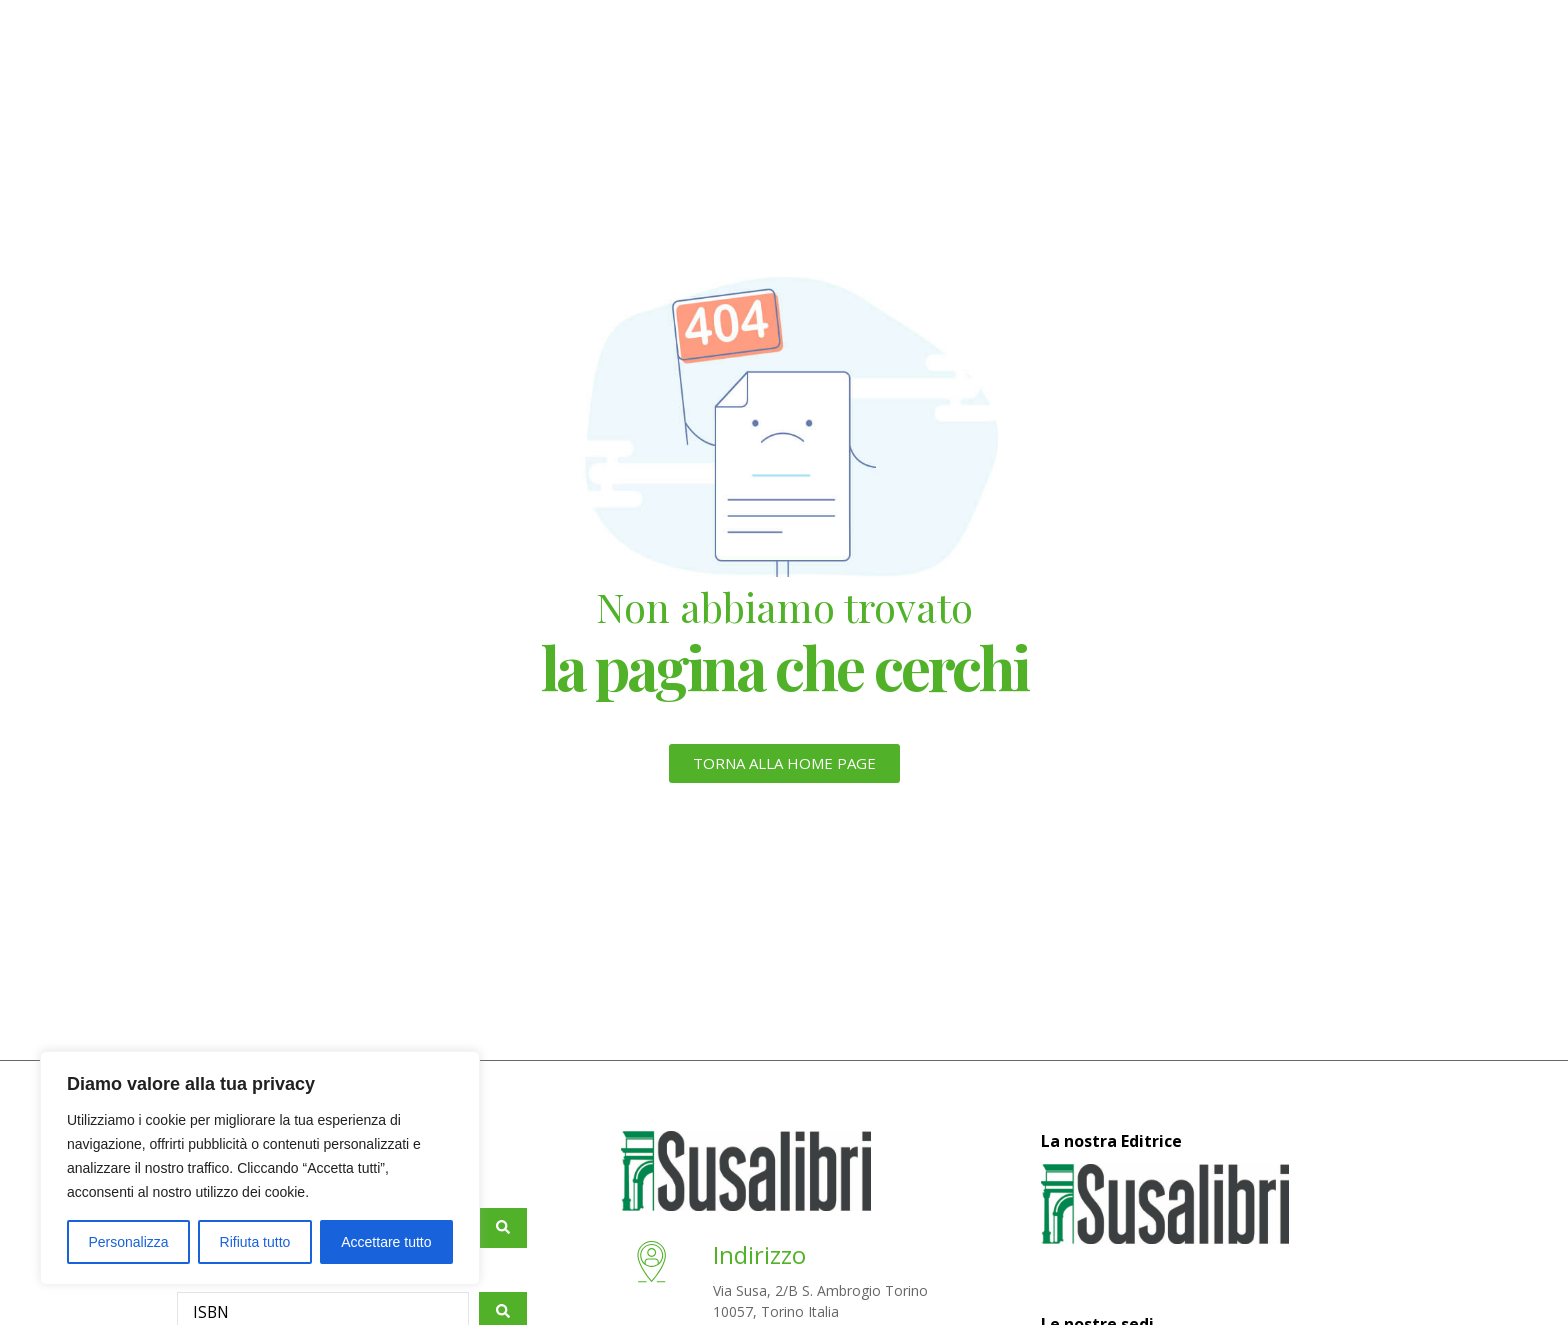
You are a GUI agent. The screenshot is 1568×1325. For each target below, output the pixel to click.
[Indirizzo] (656, 1269)
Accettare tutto (386, 1242)
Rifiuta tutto (255, 1242)
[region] (260, 1168)
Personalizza (128, 1242)
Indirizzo (767, 1254)
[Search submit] (503, 1228)
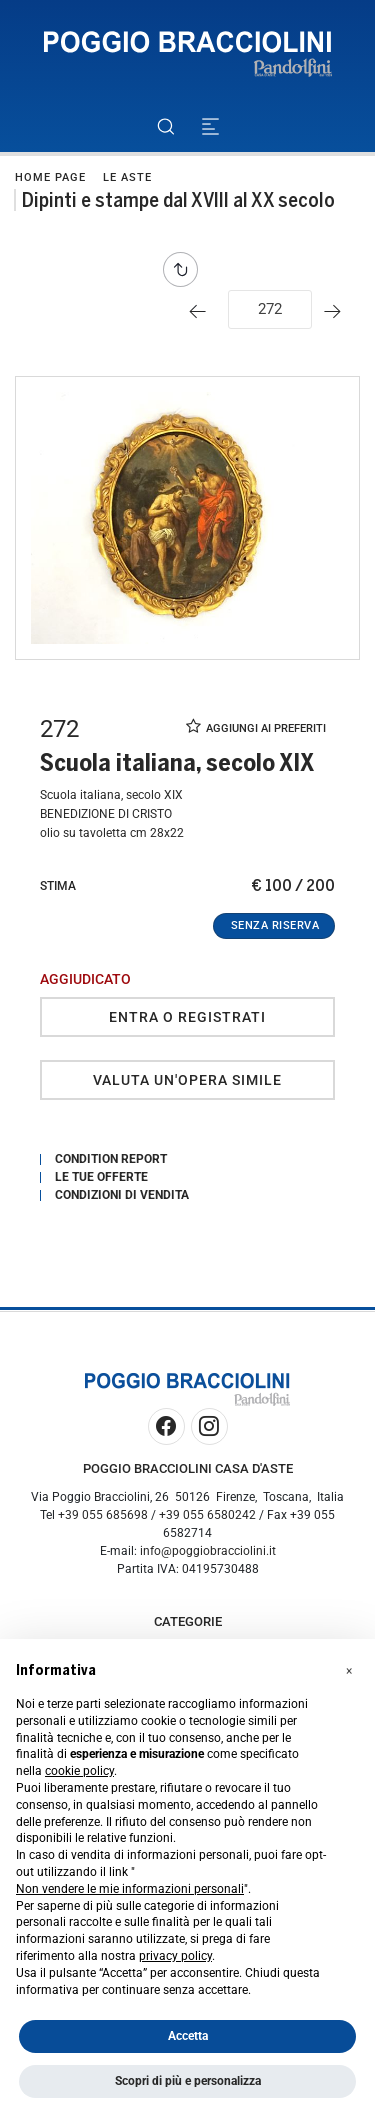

Work order: Quote each record exactly as it stands, minus the pictures.

Result for this exercise:
You are a GUI agent. The screenshot is 1568×1325. For each target below, output the pixel to click.
[Indirizzo] (656, 1269)
Accettare tutto (386, 1242)
Rifiuta tutto (255, 1242)
[region] (260, 1168)
Personalizza (128, 1242)
Indirizzo (767, 1254)
[Search submit] (503, 1228)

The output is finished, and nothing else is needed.